База на Каллисто – единственная в системе Юпитера. Зато она большая, под стать газовому гиганту. Три крыла по тридцать семь пилотов – больше сотни лётчиков. Восемьдесят учёных. Сотня с лишним человек обслуживающего персонала. Сотня морских пехотинцев – не знаю, зачем они тут, море на Каллисто глубоко под поверхностью, а пехота тоже не нужна. В общем, набирается четыре с половиной сотни людей, живущих в центре Вальхаллы – огромного кратера на севере Каллисто.

Когда-то сюда упал гигантский метеорит, создав целую серию концентрических колец – грунт расплескался, да так и застыл гребнями, будто круги на воде от брошенного камня. Центральный кратер немаленький, триста километров в диаметре, и с высоты Вальхалла смотрится красиво, но никаких особых преимуществ у этого места нет.

Я думаю, что место выбрали исключительно из-за названия. На Каллисто есть ещё одна такая структура, Асгард, но Асгард – это город богов.

А мы не боги, мы воины.

Вот только, умирая и возрождаясь в Вальхалле, не садимся беспробудно бухать и трахаться с валькириями (ха-ха, попробуйте-ка этим заняться в теле ребёнка), а снова и снова идём в бой.
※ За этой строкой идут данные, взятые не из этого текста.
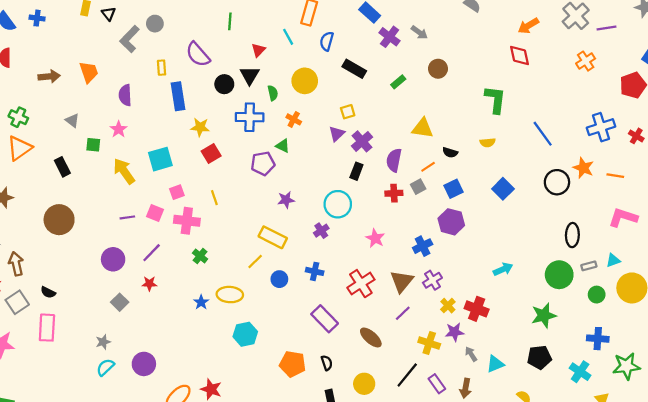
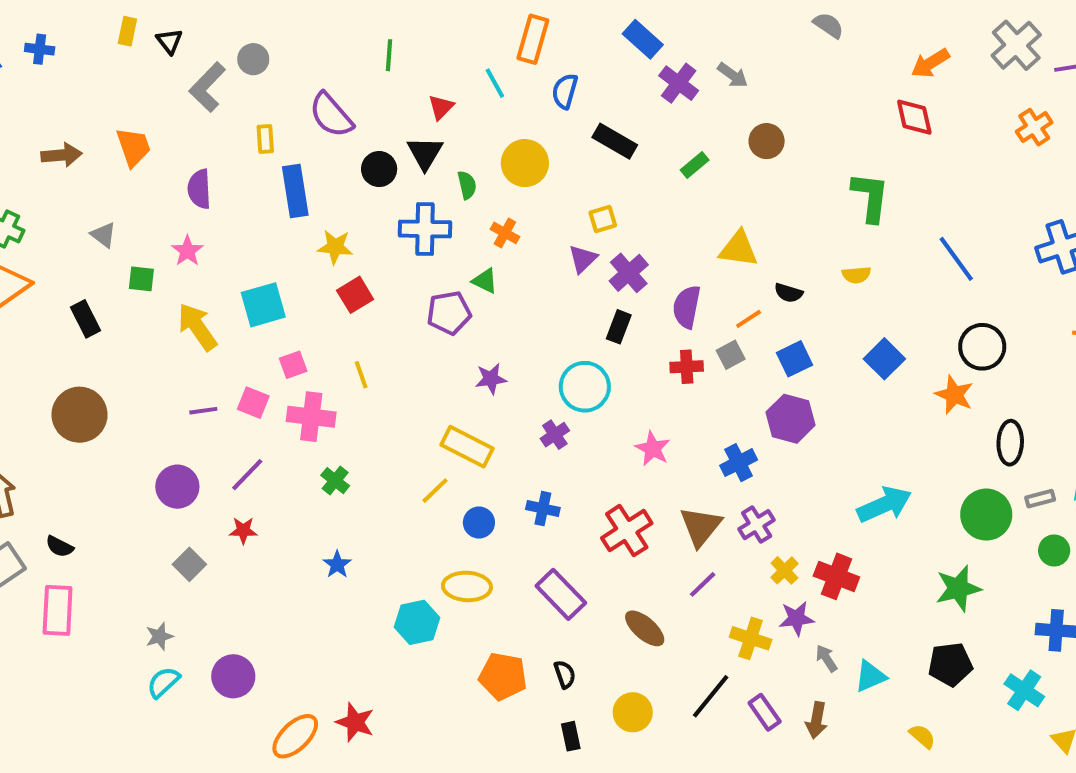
orange star: (583, 168) -> (954, 395), moved
cyan arrow: (503, 269) -> (884, 505), size x1.5
yellow ellipse: (230, 295) -> (467, 586), moved

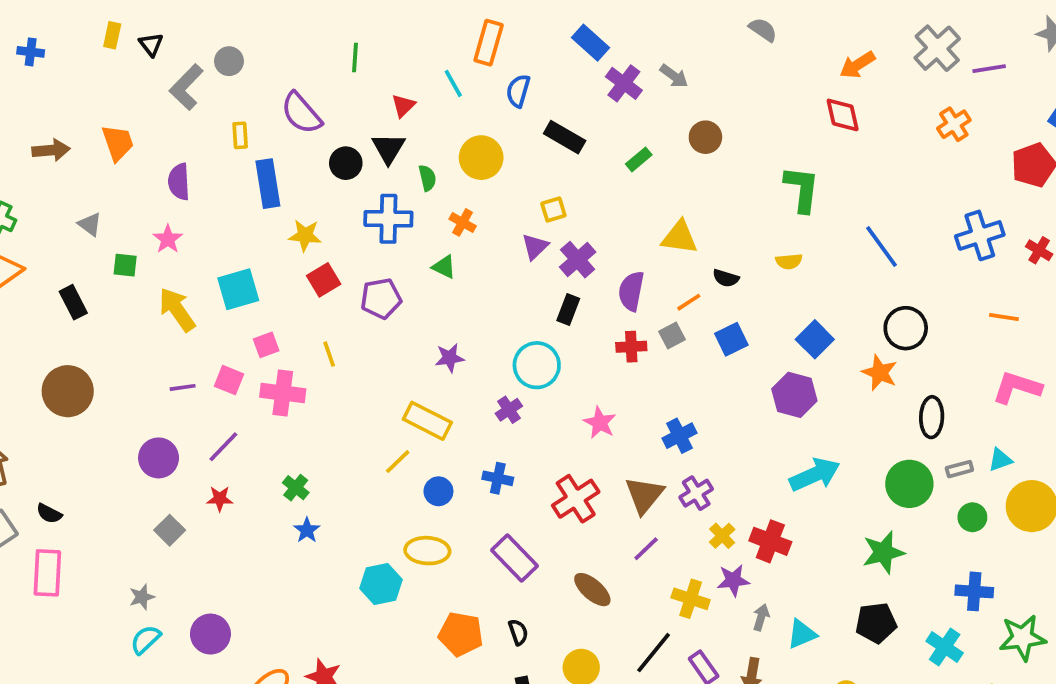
purple pentagon: (449, 313) -> (381, 298), moved
purple hexagon: (791, 419) -> (794, 395), moved
green cross: (335, 481) -> (296, 488), moved
gray arrow: (826, 658) -> (761, 617), turned 50

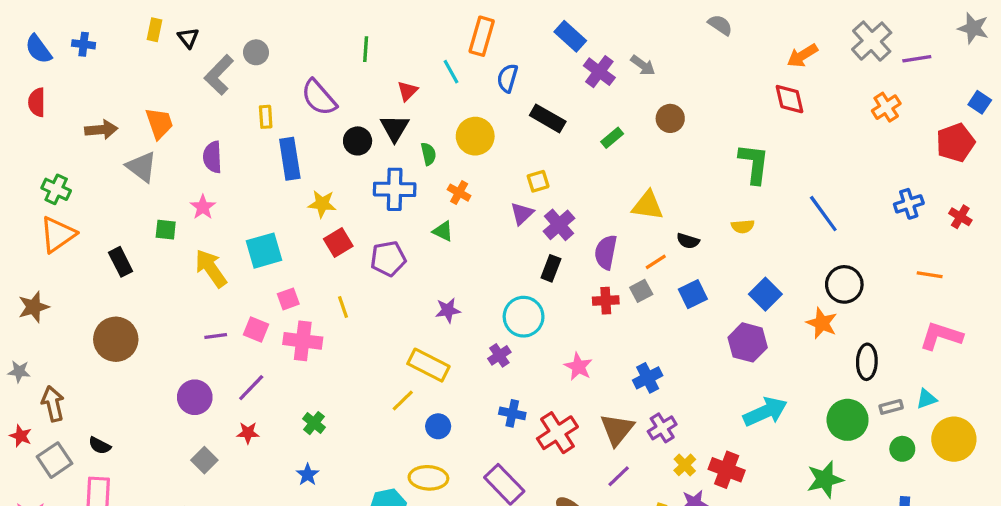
gray triangle: (90, 224) -> (142, 167), moved, size x1.5
blue cross: (980, 235) -> (909, 204), size x0.7
blue cross: (498, 478) -> (512, 413), moved
blue star: (307, 530) -> (308, 475), moved

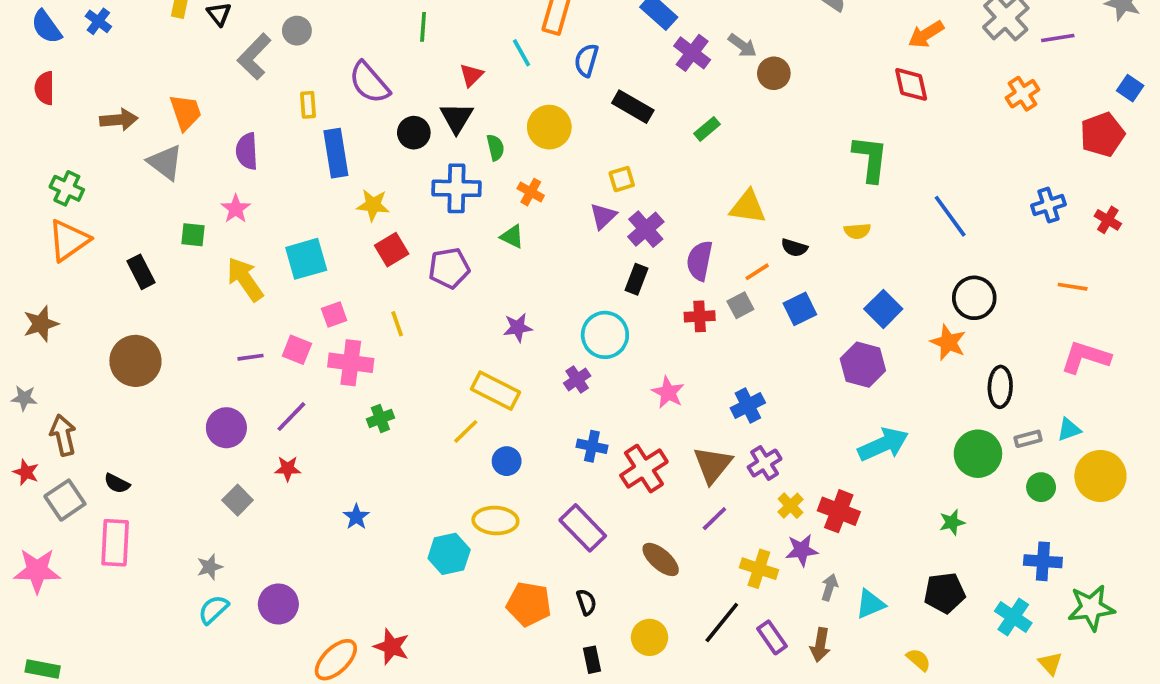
blue cross: (84, 44) -> (98, 21), turned 30
brown circle: (670, 118) -> (774, 73), moved
green cross: (314, 423) -> (380, 418), moved, turned 30
green star: (825, 479) -> (952, 522), size x0.6

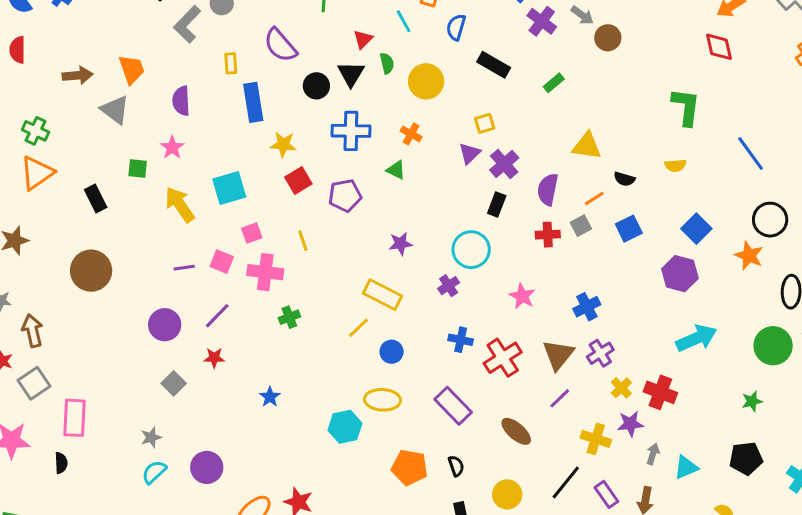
green semicircle: (495, 148) -> (387, 63), moved
black semicircle: (117, 483) -> (61, 463), moved, turned -120

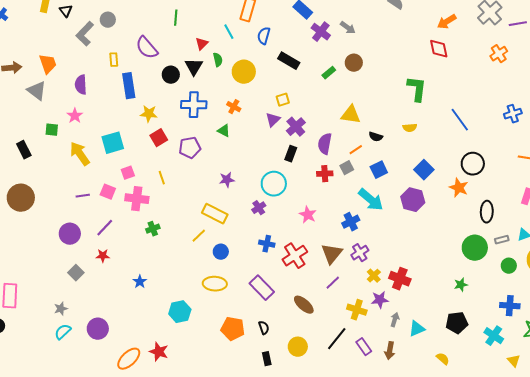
brown circle: (608, 38) -> (354, 63), moved
cyan arrow: (696, 338) -> (371, 200), moved, turned 64
cyan hexagon: (345, 427) -> (180, 312), moved

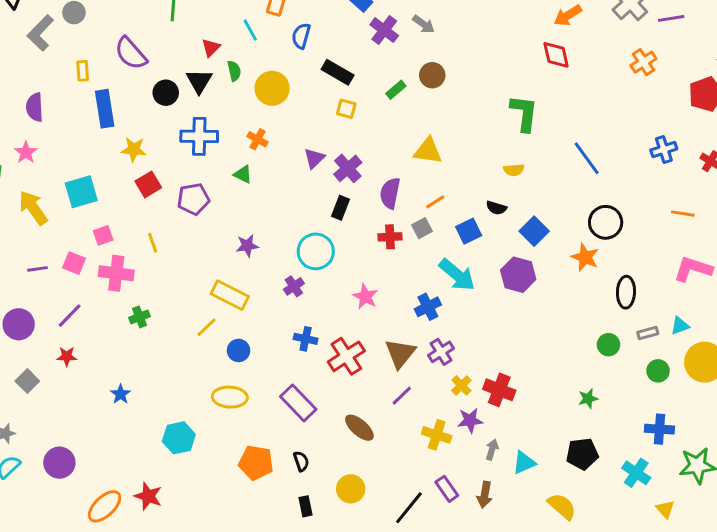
yellow square: (283, 100) -> (346, 109), moved, turned 32
black semicircle: (376, 137) -> (496, 208), moved
green circle: (475, 248) -> (608, 345), size x0.6
black line: (337, 339) -> (409, 508), moved
yellow semicircle: (443, 359) -> (562, 506), size x1.5

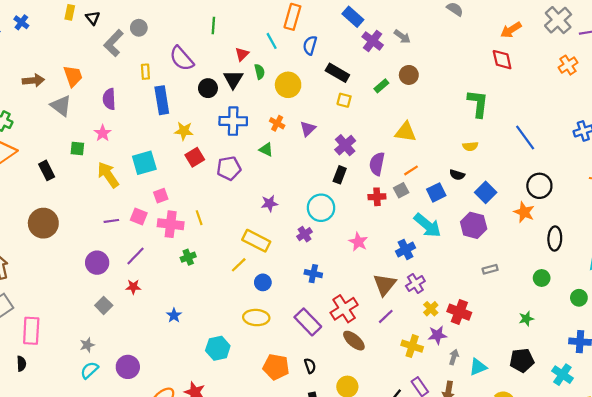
purple triangle: (314, 158) -> (308, 129), moved
yellow line: (153, 243) -> (199, 218), moved
gray rectangle: (648, 333) -> (490, 269), moved
red cross: (346, 356) -> (344, 309), moved

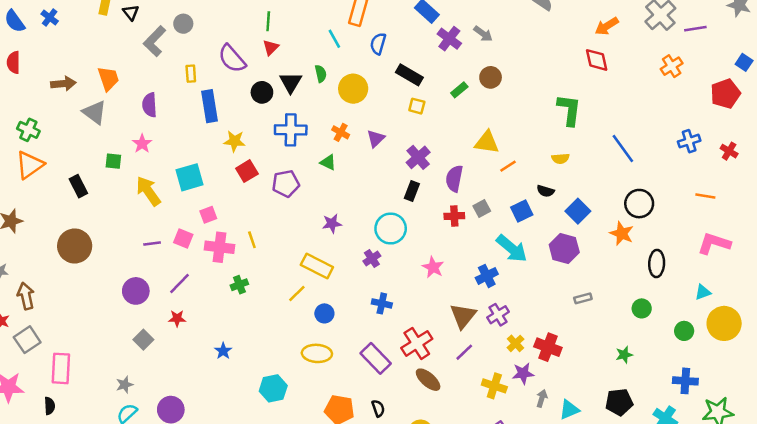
red triangle: (242, 54) -> (271, 47), moved
orange line: (411, 170) -> (508, 166), moved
Базу на Каллисто (как и лунную, и марсианскую, и базу на Титане, спутнике Сатурна) людям подарила Ангельская иерархия. Вместе с кучей научных данных, вместе с методикой клонирования, вместе с технологией квантовой связанности сознания. На Луне люди потом построили целый город, куда больше размером. Но на Землю демоническая иерархия не нападает, да и охраняют её ангелы – по слухам, где-то в пространстве постоянно витает херувим. К Марсу демоны тоже совались всего пару раз, так что там курорт.

А вот Юпитер и Сатурн – планеты, за которые постоянно идёт схватка.

Я бы предпочёл жить и сражаться возле Сатурна.

Во-первых, у Сатурна кольца, и это красиво!

Во-вторых, на Титане есть нормальная атмосфера. Очень холодно, нет кислорода, но всё равно можно ходить без герметичного скафандра!

В-третьих… ну, наверное, ещё раз кольца.

А так всё то же. Такая же база. Такие же корабли. Такая же работа.

Никакие «пчёлы» и «осы» не позволят нам доставить неудобства высшим чинам демонической иерархии. Но всякую мелочь, вроде рядовых падших, мы можем связать боем, а при большой удаче и толпой – даже победить средний чин. Временно, конечно.

Но подобно тому, как у Ангельской иерархии есть мы, люди, а где-то в других мирах – иные подопечные, у демонической иерархии есть порабощённые, проклятые существа из других миров. В Солнечной системе демонов обычно сопровождают вонючки и мохнатки.

Вот с ними-то мы и сражаемся на равных. Это наша зона ответственности.


Я помылся в душе – долго, не экономя воду. С водой на Каллисто всё нормально, к тому же у нас хорошие системы очистки и рециркуляции. Оттёр начисто число «шесть» на пятке. Хорошо помню, как писал его два года назад.

А до того – писал цифры четыре, три и два…

Потом я постоял у зеркала, печально разглядывая себя. Ну, понятно, на чём сосредоточилась моя печаль. В итоге я натянул трусы, надел форму – новенькую, только к ней кто-то уже успел приклеить нашивку всё с той же цифрой шесть и добавить шеврон старшего лейтенанта. Если вдуматься, это могли сделать и заранее, но всё равно приятно.

Поверх брюк я надел кольца утяжелителей, или попросту «грузилово». Иначе я весил бы всего пять кило, а это уже совсем неудобно. Ботинки тоже были на свинцовой подошве, покрытой рубчатым пластиком.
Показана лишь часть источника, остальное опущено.